◆ **Dataset records**

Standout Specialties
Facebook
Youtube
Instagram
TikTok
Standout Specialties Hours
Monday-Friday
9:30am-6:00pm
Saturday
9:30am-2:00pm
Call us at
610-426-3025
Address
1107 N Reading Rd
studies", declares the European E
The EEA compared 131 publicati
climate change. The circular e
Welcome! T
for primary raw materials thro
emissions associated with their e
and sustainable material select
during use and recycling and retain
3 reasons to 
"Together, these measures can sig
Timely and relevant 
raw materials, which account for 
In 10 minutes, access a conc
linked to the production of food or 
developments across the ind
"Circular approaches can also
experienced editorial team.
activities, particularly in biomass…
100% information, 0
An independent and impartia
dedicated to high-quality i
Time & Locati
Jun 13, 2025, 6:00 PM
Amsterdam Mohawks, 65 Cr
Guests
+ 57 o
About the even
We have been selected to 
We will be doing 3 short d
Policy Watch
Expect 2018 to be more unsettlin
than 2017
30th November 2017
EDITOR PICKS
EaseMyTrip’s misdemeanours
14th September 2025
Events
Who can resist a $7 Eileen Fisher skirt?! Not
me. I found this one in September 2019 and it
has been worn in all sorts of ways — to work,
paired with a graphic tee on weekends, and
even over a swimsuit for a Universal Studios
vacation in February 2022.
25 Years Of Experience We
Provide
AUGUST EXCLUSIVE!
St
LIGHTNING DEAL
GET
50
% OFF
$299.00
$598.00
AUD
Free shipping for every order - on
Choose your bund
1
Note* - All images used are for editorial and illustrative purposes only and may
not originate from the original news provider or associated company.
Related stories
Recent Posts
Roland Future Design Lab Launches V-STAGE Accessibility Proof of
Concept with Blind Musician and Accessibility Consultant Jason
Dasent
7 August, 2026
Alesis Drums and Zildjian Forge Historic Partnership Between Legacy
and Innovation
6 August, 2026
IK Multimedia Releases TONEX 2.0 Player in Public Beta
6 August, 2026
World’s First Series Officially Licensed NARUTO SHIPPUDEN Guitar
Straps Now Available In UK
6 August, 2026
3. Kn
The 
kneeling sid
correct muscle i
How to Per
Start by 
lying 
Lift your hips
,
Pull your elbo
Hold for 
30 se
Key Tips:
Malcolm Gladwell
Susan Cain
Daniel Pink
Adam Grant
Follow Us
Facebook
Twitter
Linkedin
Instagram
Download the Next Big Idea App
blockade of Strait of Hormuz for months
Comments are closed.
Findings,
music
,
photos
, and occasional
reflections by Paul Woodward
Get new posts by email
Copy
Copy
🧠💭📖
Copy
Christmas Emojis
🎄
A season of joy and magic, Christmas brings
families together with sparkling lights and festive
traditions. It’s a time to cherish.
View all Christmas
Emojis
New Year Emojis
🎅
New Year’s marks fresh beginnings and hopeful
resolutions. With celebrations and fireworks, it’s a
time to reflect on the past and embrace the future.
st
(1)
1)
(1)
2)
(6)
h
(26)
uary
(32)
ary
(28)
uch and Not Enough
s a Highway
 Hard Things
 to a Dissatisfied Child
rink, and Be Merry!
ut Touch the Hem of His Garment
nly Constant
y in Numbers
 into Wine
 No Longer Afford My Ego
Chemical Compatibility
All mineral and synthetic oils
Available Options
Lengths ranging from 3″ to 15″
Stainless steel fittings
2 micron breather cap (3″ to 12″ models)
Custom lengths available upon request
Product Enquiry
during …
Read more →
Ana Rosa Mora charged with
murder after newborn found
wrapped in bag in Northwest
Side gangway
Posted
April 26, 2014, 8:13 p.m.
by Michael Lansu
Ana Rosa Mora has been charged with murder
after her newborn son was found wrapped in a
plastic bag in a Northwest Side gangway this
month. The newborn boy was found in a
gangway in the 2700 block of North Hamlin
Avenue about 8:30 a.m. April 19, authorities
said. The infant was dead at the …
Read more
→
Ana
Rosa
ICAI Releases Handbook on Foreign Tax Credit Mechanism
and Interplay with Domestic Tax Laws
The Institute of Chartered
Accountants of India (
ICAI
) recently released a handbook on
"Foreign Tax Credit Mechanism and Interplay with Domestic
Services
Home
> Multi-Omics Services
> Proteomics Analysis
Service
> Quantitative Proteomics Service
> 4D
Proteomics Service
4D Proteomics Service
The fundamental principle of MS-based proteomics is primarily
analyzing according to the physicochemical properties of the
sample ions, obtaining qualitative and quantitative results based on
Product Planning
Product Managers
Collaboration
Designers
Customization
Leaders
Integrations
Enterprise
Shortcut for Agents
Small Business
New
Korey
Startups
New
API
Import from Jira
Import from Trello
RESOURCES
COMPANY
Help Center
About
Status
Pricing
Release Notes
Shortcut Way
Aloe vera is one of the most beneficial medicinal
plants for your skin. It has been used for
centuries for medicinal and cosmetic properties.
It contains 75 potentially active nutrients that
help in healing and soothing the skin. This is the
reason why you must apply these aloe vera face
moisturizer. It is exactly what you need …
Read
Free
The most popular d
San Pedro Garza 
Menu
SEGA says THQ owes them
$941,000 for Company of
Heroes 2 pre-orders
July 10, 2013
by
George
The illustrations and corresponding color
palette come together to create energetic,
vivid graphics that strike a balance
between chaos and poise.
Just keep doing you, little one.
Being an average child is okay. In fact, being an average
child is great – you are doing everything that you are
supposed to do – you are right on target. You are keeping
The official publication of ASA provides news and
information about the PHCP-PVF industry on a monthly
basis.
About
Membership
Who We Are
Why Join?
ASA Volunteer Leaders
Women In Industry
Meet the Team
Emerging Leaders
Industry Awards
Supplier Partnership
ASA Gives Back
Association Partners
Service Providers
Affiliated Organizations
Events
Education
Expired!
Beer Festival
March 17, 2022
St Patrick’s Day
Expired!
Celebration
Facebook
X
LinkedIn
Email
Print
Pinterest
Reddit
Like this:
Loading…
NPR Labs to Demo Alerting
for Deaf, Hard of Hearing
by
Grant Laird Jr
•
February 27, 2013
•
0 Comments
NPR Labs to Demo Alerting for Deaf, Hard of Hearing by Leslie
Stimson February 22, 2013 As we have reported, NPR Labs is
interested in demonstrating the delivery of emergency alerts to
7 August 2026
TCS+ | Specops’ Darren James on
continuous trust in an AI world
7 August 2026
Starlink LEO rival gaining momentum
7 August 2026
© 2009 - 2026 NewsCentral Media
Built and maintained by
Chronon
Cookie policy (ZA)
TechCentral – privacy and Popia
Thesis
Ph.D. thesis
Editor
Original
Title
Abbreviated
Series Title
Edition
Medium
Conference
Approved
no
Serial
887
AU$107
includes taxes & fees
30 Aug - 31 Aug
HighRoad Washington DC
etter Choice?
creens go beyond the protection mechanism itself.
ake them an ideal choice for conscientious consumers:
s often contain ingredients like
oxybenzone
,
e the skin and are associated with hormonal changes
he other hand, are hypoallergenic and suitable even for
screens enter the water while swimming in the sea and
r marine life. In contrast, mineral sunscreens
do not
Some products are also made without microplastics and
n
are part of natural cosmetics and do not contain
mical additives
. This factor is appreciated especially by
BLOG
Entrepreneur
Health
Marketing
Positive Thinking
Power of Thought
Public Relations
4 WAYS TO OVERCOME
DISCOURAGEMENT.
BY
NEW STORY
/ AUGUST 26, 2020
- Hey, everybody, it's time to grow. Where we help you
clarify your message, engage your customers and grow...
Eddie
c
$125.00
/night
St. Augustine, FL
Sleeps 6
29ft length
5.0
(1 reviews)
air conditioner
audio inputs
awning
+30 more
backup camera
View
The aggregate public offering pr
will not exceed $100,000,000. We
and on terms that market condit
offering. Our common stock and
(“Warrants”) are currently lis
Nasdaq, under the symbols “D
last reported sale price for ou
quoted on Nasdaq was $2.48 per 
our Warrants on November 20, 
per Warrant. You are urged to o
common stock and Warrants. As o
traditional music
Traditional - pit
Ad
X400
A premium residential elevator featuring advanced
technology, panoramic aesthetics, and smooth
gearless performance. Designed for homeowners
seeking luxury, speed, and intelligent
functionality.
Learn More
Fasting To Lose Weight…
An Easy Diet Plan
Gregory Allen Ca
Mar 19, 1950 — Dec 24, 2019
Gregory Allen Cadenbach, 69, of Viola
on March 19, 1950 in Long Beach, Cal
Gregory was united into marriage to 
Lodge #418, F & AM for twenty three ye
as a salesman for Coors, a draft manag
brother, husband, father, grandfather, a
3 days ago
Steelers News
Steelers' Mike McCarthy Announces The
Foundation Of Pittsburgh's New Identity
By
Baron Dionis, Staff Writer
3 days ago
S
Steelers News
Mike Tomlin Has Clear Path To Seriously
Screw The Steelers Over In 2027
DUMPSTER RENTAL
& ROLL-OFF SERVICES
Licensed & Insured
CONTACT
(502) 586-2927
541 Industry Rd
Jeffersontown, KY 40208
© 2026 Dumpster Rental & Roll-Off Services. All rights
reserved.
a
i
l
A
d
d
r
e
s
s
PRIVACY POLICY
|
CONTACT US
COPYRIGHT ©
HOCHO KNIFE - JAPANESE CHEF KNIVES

◆ **Exercise**
Go through the lines above and count those that include "gangway"; give the total and nothing more.

◆ **Written reply**
3